Updated: 06/06/2014 10:52 | By Agence France-Presse

Thailand's junta detains anti-coup leader

Thailand's junta said Friday that it had captured a fugitive anti-coup leader facing possible imprisonment, as the ruling generals seek to stamp out any criticism of their seizure of power.


Thailand's junta detains anti-coup leader

Sombat Boonngamanong, a leader of a faction of the "Red Shirts" movement, at his office in Bangkok on October 14, 2010 - by Pornchai Kittiwongsakul

Sombat Boonngamanong, who spearheaded an online campaign to stage illegal flashmob rallies against the military takeover, was arrested late Thursday in eastern Chonburi province, army spokeswoman Sirichan Ngathong said.

"We have a team who tracked him through the Internet," she told AFP.

"He faces initial charges of violating an order to report to the junta," she said, a charge that carries a possible punishment of two years in prison.

Sombat was one of several hundred people -- including politicians, activists, academics and journalists -- summoned by the military following its May 22 coup.

Those who attended were detained in secret locations for up to a week and ordered to cease political activities.

Sombat, a prominent pro-democracy activist, refused to turn himself in, instead posting a message on Facebook saying: "Catch me if you can".

Since then he has urged followers to stage peaceful public demonstrations, flashing the three-finger salute from the "Hunger Games" films that has become a symbol of defiance against the junta.

Sombat is the leader of a faction of the "Red Shirts" movement, which broadly supports fugitive former premier Thaksin Shinawatra and his sister Yingluck, who was deposed as prime minister last month.

A former minister in Yingluck's ousted cabinet who also refused to answer the summons was detained by soldiers in a dramatic swoop on a press conference late last month, and faces trial in a military court.

The junta has imposed martial law, media censorship and a night-time curfew as part of what it says is an attempt to end political bloodshed.
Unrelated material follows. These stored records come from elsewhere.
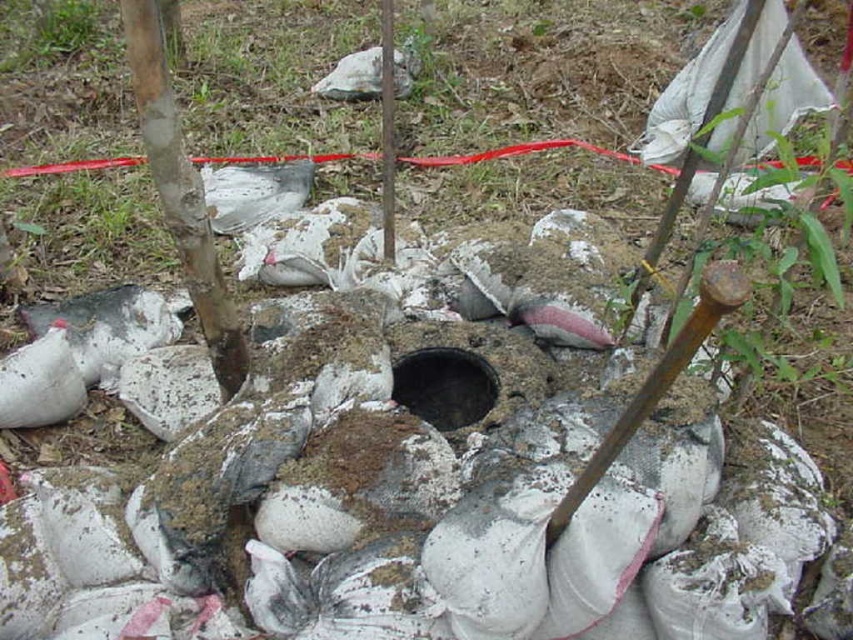 Can you confirm if smooth bark pole at center is positioned to the right of black concrete hole at center?

In fact, smooth bark pole at center is to the left of black concrete hole at center.

Measure the distance between point (229, 388) and camera.

The distance of point (229, 388) from camera is 7.48 feet.

Locate an element on the screen. smooth bark pole at center is located at coordinates (181, 193).

Between brown wooden shovel at center and black concrete hole at center, which one is positioned higher?

brown wooden shovel at center

Which of these two, brown wooden shovel at center or black concrete hole at center, stands taller?

With more height is brown wooden shovel at center.

Who is more forward, (653,406) or (466,378)?

Positioned in front is point (653,406).

Locate an element on the screen. brown wooden shovel at center is located at coordinates (656, 381).

Does brown wooden shovel at center have a greater width compared to brushed metal pole at center?

Indeed, brown wooden shovel at center has a greater width compared to brushed metal pole at center.

Between point (711, 308) and point (387, 132), which one is positioned behind?

The point (387, 132) is behind.

Locate an element on the screen. Image resolution: width=853 pixels, height=640 pixels. brown wooden shovel at center is located at coordinates (656, 381).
It mounted a show of military strength over the weekend, deploying soldiers to deter small but defiant anti-coup rallies that popped up outside shopping malls and near train stations in Bangkok.

Critics see the coup as a pretext for a long-planned power grab by the military-backed royalist establishment to purge politics of the influence of Thaksin, who was himself ousted by the army in 2006. 

The billionaire tycoon-turned-populist politician lives in Dubai to avoid jail for a corruption conviction. Thaksin or his allies have won every election in more than a decade, helped by strong support in the northern half of the country.

The junta has said elections are not expected to be held for at least a year to allow political "reforms" including the drafting of a new constitution.